Ma come siamo finiti in questa gigantesca rete a servizio dei pubblicitari?
Per capirlo, bisogna tornare alle origini di Facebook, ai tempi di TheFacebook.
In quegli anni Zuckerberg vive alla Kirkland House, uno studentato di Harvard, una delle più prestigiose università del mondo. Non fa però parte delle confraternite studentesche che contano, il cui accesso è sottoposto ad un rigoroso processo di selezione.

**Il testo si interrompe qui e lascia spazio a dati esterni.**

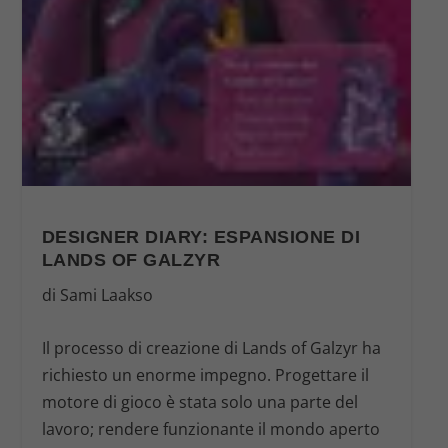
DESIGNER DIARY: ESPANSIONE DI
LANDS OF GALZYR
di Sami Laakso
Il processo di creazione di
Lands of Galzyr
ha
richiesto un enorme impegno. Progettare il
motore di gioco è stata solo una parte del
lavoro; rendere funzionante il mondo aperto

Essere parte di una confraternita, al di là dell’immaginario alla Animal House di feste e birra, significa entrare in un network di contatti che si estende al di fuori e oltre l’università. Le confraternite più importanti del paese sono infatti il vivaio in cui viene coltivata la classe dirigente americana: l’85% di tutti i giudici eletti alla corte suprema ha fatto parte di una confraternita, così come il 76% dei senatori e l’85% degli amministratori delle più grandi compagnie americane. La sola Delta Kappa Epsilon di Yale ha avuto 5 presidenti degli USA tra i suoi membri, tra cui i Bush, padre e figlio, e Roosevelt.
Le confraternite, con la loro influenza, si trovano all’apice di un complesso agglomerato di reti sociali che permeano il campus universitario, dai club del cinema a quello degli atleti, il cui valore viene misurato in termini di quanto siano esclusive.

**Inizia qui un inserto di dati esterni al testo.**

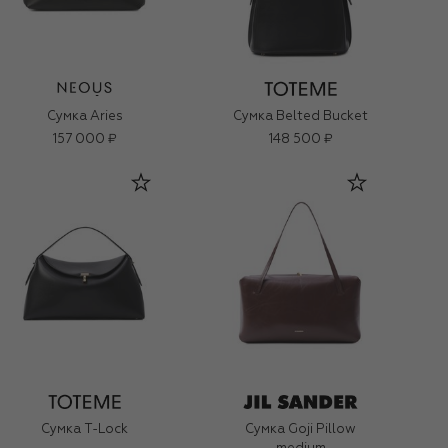
Сумка Aries
Сумка Belted Bucket
157 000 ₽
148 500 ₽
Сумка T-Lock
Сумка Goji Pillow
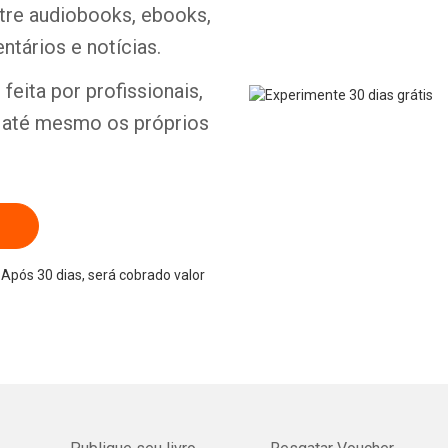
ntre audiobooks, ebooks,
ntários e notícias.
Whatsapp
Facebook
Twitter
E-mail
feita por profissionais,
e até mesmo os próprios
Após 30 dias, será cobrado valor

Zuckerberg, per primo e più o meno consapevolmente, sfrutta il potere di queste reti servendosi del desiderio di farvi parte che viene condiviso da buona parte degli studenti del campus. Attraverso TheFacebook le informali reti sociali universitarie vengono digitalizzate in una piattaforma che ne permette l’accesso distribuito, la condivisione dei contenuti e al tempo stesso la crescita delle reti stesse.
Questo è il colpo da maestro che ha permesso a TheFacebook di battere i concorrenti di allora, come MySpace: l’algoritmo è stato in grado di partire dalla cattura di potentissime reti sociali, e di crescere imitandone le modalità di funzionamento, come il fare amicizia, comunicare ai propri contatti, approvare i contenuti, etc.

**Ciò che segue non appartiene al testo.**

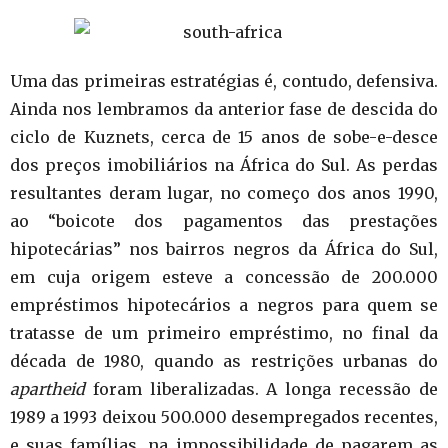
Uma das primeiras estratégias é, contudo, defensiva.
Ainda nos lembramos da anterior fase de descida do
ciclo de Kuznets, cerca de 15 anos de sobe-e-desce
dos preços imobiliários na África do Sul. As perdas
resultantes deram lugar, no começo dos anos 1990,
ao “boicote dos pagamentos das prestações
hipotecárias” nos bairros negros da África do Sul,
em cuja origem esteve a concessão de 200.000
empréstimos hipotecários a negros para quem se
tratasse de um primeiro empréstimo, no final da
década de 1980, quando as restrições urbanas do
apartheid
foram liberalizadas. A longa recessão de
1989 a 1993 deixou 500.000 desempregados recentes,
e suas famílias, na impossibilidade de pagarem as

Dalla data di lancio, 4 febbraio 2004, passano solo 10 mesi e Facebook ha già un milione di utenti. Una crescita che ad oggi porta a 2.32 miliardi il numero di utenti attivi mensilmente, circa 1 persona su 3 nel mondo.
Una scala così ampia da modificare il termine social network, rete sociale, non più riferito a quell’insieme di relazioni che si costruiscono tra individui accomunati da caratteristiche condivise, ma solo alle piattaforme digitali costruite su di esso.
Nella sua digitalizzazione però Facebook trasforma la rete sociale: il contenuto che fluisce tra i suoi nodi non è il prodotto della libera e spontanea creazione collettiva, ma è l’incanalamento di questo prodotto nelle coordinate della diffusione pubblicitaria, della profilazione degli utenti e dell’estensione del grafo.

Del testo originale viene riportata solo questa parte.